At December 31, 1999, the consolidated stockholders' equity to total assets
ratio was 6.69%. At December 31, 1999, the Bank exceeded all of its regulatory
capital requirements. The Bank's tangible capital of $97.9 million, or 6.49%,
of total adjusted assets, was above the required level of $30.2 million or
2.0%; core capital of $97.9 million, or 6.49% of total adjusted assets, was
above the required level of $60.4 million, or 4.0%; risk-based capital of
$106.5 million, or 15.5% of risk-weighted assets, was above the required level
of $55.0 million or 8.0% of risk-weighted assets, and Tier 1 risk-based
capital of $97.9 million, or 14.3% of risk-weighted assets, was above the
required level of $27.5 million or 4.0%. The Bank is considered a "well
capitalized" institution under the OTS prompt corrective action regulations.
Year 2000 Project
Included in other non-interest expenses are charges incurred in connection
with the modification or replacement of software and hardware to address the
"Year 2000 issue," which allowed for the Company's computer, communications,
and other related non-technology systems to properly recognize dates beyond
December 31, 1999. The Company developed a plan that was based upon the
Federal Financial Institutions Examination Council ("FFIEC") recommended
phases and time frames for insuring Year 2000 readiness. These phases included
awareness, assessment, renovation, validation, and implementation.

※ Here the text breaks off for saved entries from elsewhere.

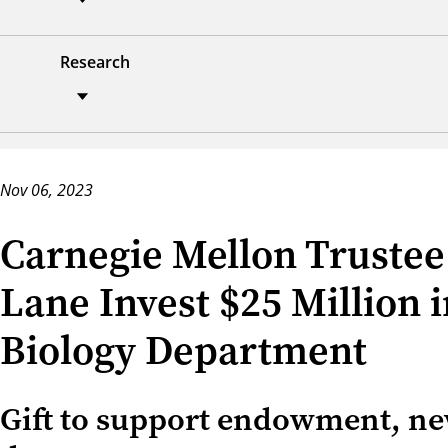
Research
Nov 06, 2023
Carnegie Mellon Trustee
Lane Invest $25 Million
Biology Department
Gift to support endowment, new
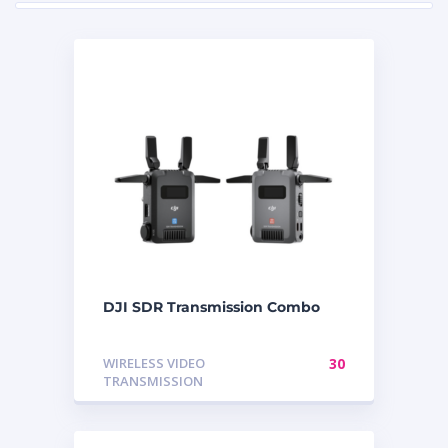
DJI SDR Transmission Combo
WIRELESS VIDEO
30
TRANSMISSION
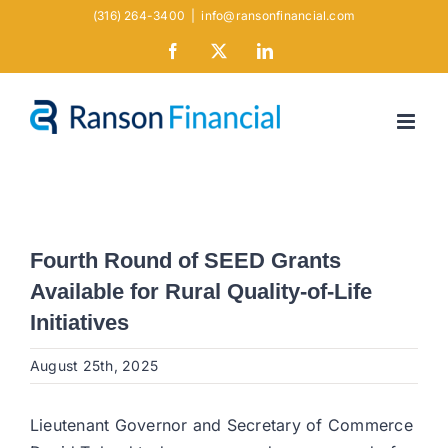
Skip
(316) 264-3400
|
info@ransonfinancial.com
to
Facebook
X
LinkedIn
content
Fourth Round of SEED Grants
Available for Rural Quality-of-Life
Initiatives
August 25th, 2025
Lieutenant Governor and Secretary of Commerce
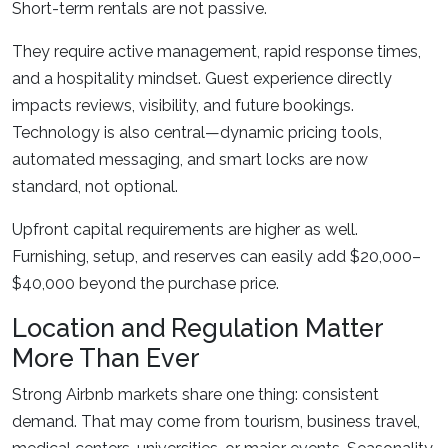
Short-term rentals are not passive.
They require active management, rapid response times,
and a hospitality mindset. Guest experience directly
impacts reviews, visibility, and future bookings.
Technology is also central—dynamic pricing tools,
automated messaging, and smart locks are now
standard, not optional.
Upfront capital requirements are higher as well.
Furnishing, setup, and reserves can easily add $20,000–
$40,000 beyond the purchase price.
Location and Regulation Matter
More Than Ever
Strong Airbnb markets share one thing: consistent
demand. That may come from tourism, business travel,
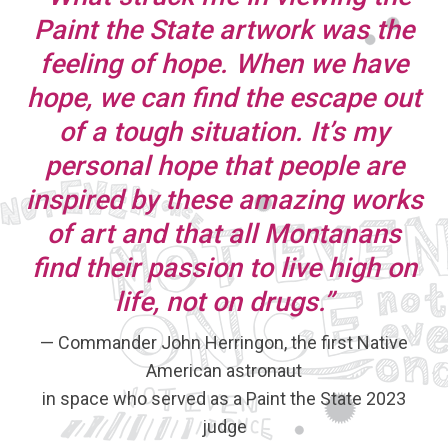
Paint the State artwork was the
feeling of hope. When we have
hope, we can find the escape out
of a tough situation. It’s my
personal hope that people are
inspired by these amazing works
of art and that all Montanans
find their passion to live high on
life, not on drugs.”
— Commander John Herringon, the first Native
American astronaut
in space who served as a Paint the State 2023
judge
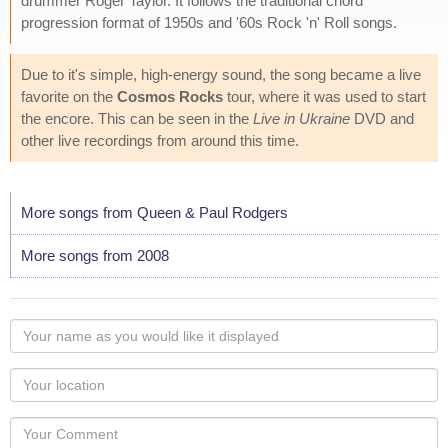
drummer Roger Taylor. It follows the traditional chord
progression format of 1950s and '60s Rock 'n' Roll songs.
Due to it's simple, high-energy sound, the song became a live
favorite on the
Cosmos Rocks
tour, where it was used to start
the encore. This can be seen in the
Live in Ukraine
DVD and
other live recordings from around this time.
More songs from Queen & Paul Rodgers
More songs from 2008
Your
name
as
Your
you
Locaton
would
Your
like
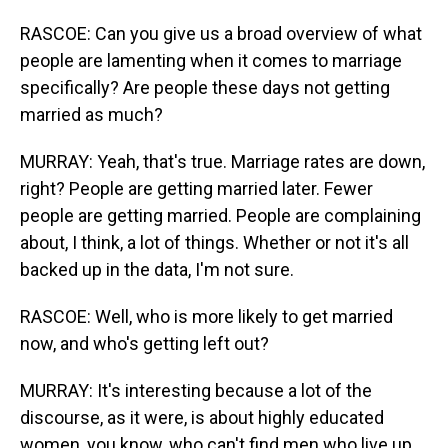
RASCOE: Can you give us a broad overview of what
people are lamenting when it comes to marriage
specifically? Are people these days not getting
married as much?
MURRAY: Yeah, that's true. Marriage rates are down,
right? People are getting married later. Fewer
people are getting married. People are complaining
about, I think, a lot of things. Whether or not it's all
backed up in the data, I'm not sure.
RASCOE: Well, who is more likely to get married
now, and who's getting left out?
MURRAY: It's interesting because a lot of the
discourse, as it were, is about highly educated
women, you know, who can't find men who live up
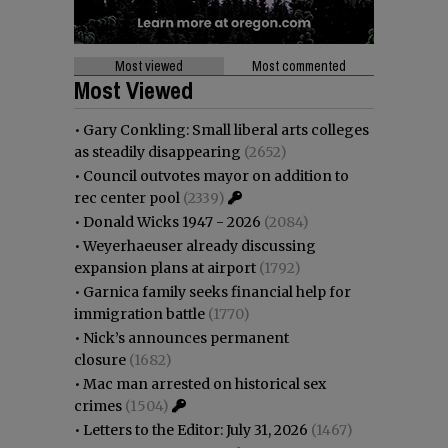
Most viewed
Most commented
Most Viewed
•
Gary Conkling: Small liberal arts colleges
as steadily disappearing
(2652)
•
Council outvotes mayor on addition to
rec center pool
(2339)
•
Donald Wicks 1947 - 2026
(2084)
•
Weyerhaeuser already discussing
expansion plans at airport
(1792)
•
Garnica family seeks financial help for
immigration battle
(1770)
•
Nick’s announces permanent
closure
(1682)
•
Mac man arrested on historical sex
crimes
(1504)
•
Letters to the Editor: July 31, 2026
(1467)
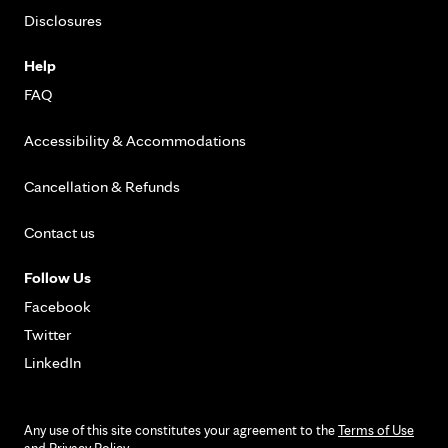
Disclosures
Help
FAQ
Accessibility & Accommodations
Cancellation & Refunds
Contact us
Follow Us
Facebook
Twitter
LinkedIn
Any use of this site constitutes your agreement to the
Terms of Use
and
Privacy Policy
.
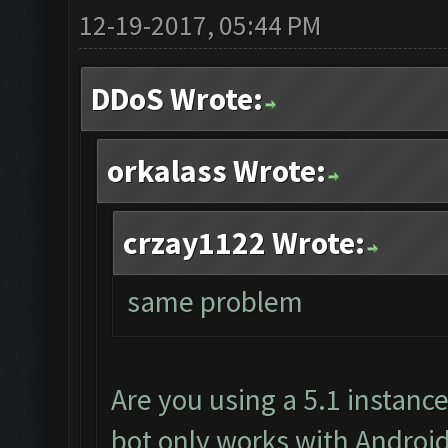
12-19-2017, 05:44 PM
DDoS Wrote:
orkalass Wrote:
crzay1122 Wrote:
same problem
Are you using a 5.1 instanc
bot only works with Android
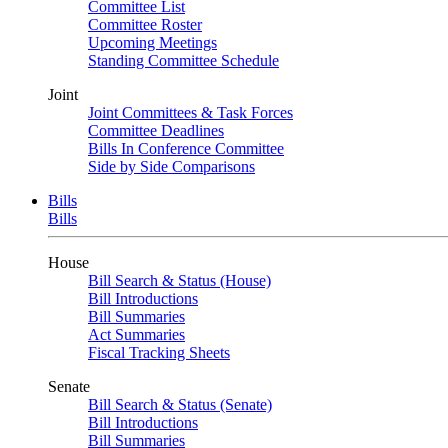
Committee List
Committee Roster
Upcoming Meetings
Standing Committee Schedule
Joint
Joint Committees & Task Forces
Committee Deadlines
Bills In Conference Committee
Side by Side Comparisons
Bills
Bills
House
Bill Search & Status (House)
Bill Introductions
Bill Summaries
Act Summaries
Fiscal Tracking Sheets
Senate
Bill Search & Status (Senate)
Bill Introductions
Bill Summaries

The Company utilized both internal and external resources to test and
reprogram or replace software and hardware (including non-technology systems),
and worked with all of its mission critical vendors and service providers to
determine the extent to which the Company was vulnerable to any failure of
those third parties to remedy their own Year 2000 issues and received written
assurances of readiness from all such parties. The Company's total Year 2000
project costs, as discussed below, include the estimated costs and time
associated with the impact of third party Year 2000 issues.
Throughout the Year 2000 date rollover, the Company did not experience any
significant disruptions in it's data processing and computer systems
(including non-technology systems) or with the systems of it's mission
critical vendors, service providers, or significant borrowers. While systems
functioned normally before, during, and immediately following the actual date
rollover, there can be no guarantee that there will be no residual adverse
effects on the Company's systems on other key dates in the foreseeable future.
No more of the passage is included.